Let's look at the most common patterns we have been using on tables. They are quite simple when you have a computer. 

However, for the exam, you really need to get familiar with them.

Best way to study: Study by writing code with pen and paper. Learn to check your code for logical and syntax errors, without the help of Python!

# 0) Get and Drop Columns

**Pattern**: `df.get(column_name)`

**Pattern**: `df.drop(columns = column_name)`

Where column_name is a string

In [3]:
df.get('Points')

In [4]:
df.get('Age')

### Drop column "Age"

In [5]:
df_modified = df.drop("Age")

In [6]:
help(bpd.DataFrame.drop)

In [7]:
df_modified = df.drop(columns = "Age")
df_modified

In [8]:
df_modified = df.drop(columns = ["Age", "Team", "Games"])
df_modified

# 1) Get something by its label & index

**Example**: how many points did LeBron James have?

**Pattern**: `df.get(column_name).loc[row_label].`

### Getting data by its label

In [9]:
df = df.set_index('Name')

### Get the points of the player: LeBron James.

In [10]:
df.get('Points').loc['LeBron James']

### Get the Games of the player: Chris Paul.

In [11]:
df.get('Games').loc['Chris Paul']

### Getting Multiple datapoints by their labels

Get the points of players James Harden, Stephen Curry, Adreian Payne

In [12]:
query_players = ["James Harden", "Stephen Curry", "Adreian Payne"]
df.get('Points').loc[query_players]

# 2) Find the label with the largest/smallest value.

**Example**: Player with the most points?

**Pattern**: `df.sort_values(by = "Points").iloc[-1]`

**Pattern**: `df.sort_values(by = "Points", ascending = False).iloc[0]`

### According to score, get the point and name of best player

In [13]:
df.get("Points").sort_values()

In [14]:
df = df.sort_values()

In [15]:
df = df.sort_values(by = "Points") # ascending

In [16]:
# Wrong
df.get('Points').iloc[0]

In [17]:
# Correct
df.get('Points').iloc[-1]

In [18]:
df.index[-1]

### Get the name and age of 5th oldest player

In [19]:
df

In [20]:
df = df.sort_values(by = "Age") # ascending
df.get("Age").iloc[-5]

In [21]:
df.index[-5]

### Get the names & ages of the oldest 5 players

In [22]:
query_range = np.arange(0, 4+1)

(df
    .get('Age')
    .sort_values(ascending = False)
    .iloc[query_range]
)

### Get the name of the oldest player, who also has the most number of points.

In [23]:
df = df.sort_values(by = ["Age", "Points"]) 
df

In [24]:
df.index[-1]

### Get the age and points of this player

In [25]:
df.get("Age").iloc[-1]

In [26]:
df.get("Points").iloc[-1]

---

# 3) Compute a statistic for a subset. Filter to get the subset.

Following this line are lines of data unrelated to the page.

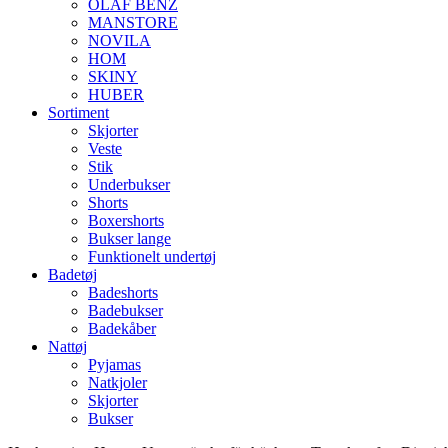
OLAF BENZ
MANSTORE
NOVILA
HOM
SKINY
HUBER
Sortiment
Skjorter
Veste
Stik
Underbukser
Shorts
Boxershorts
Bukser lange
Funktionelt undertøj
Badetøj
Badeshorts
Badebukser
Badekåber
Nattøj
Pyjamas
Natkjoler
Skjorter
Bukser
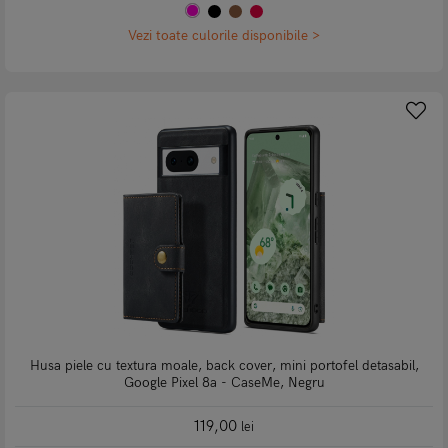
Vezi toate culorile disponibile >
Husa piele cu textura moale, back cover, mini portofel detasabil,
Google Pixel 8a - CaseMe, Negru
119,00
lei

**Example**: Players info for players with age >= 30

**Pattern**:

`bool_mask = df.get('Age') >= 30
df[bool_mask]
`

### Return a table containing entries for players with age >= 30

In [27]:
bool_mask = df.get('Age') >= 30
df[bool_mask]

### Get the mean points for players with age >= 30

In [28]:
bool_mask = df.get('Age') >= 30
df[bool_mask].get('Points').mean()

### Calculate the mean of points. Get the mean age of the players, who have scored higher than or equal to the mean points.

In [29]:
mean_points = df.get('Points').mean()
bool_mask = df.get('Points') >= mean_points
df[bool_mask].get('Age').mean()

# 4) Combining Conditions, Filtering and Getting Statistics

**Example**: Players with more than 600 assists and 100 steals

**Pattern**:

`mask1 = df.get('Assists') > 600
mask2 = df.get('Steals') > 100
bool_mask = mask1 & mask2
df[bool_mask]
`

**Pattern**: Don't forget the parantheses if you write it like below:

`
df[(...) & (...) & (...)]
df[(df.get('Assists') > 600) & (df.get('Steals') > 100)]
`

### Filter the table, players who have more than 600 assists and more than 100 steals

In [30]:
mask1 = df.get('Assists') > 600
mask2 = df.get('Steals') > 100
bool_mask = mask1 & mask2
df[bool_mask]

### How many players have more than 300 rebounds and more than 20 blocks?

In [31]:
mask1 = df.get('Rebounds') > 1000
mask2 = df.get('Blocks') > 100
bool_mask = mask1 & mask2
df[bool_mask].shape[0]

In [32]:
### Who are these players?

In [33]:
bool_mask = mask1 & mask2
df[bool_mask].index

### Calculate the median age of a subset of the players.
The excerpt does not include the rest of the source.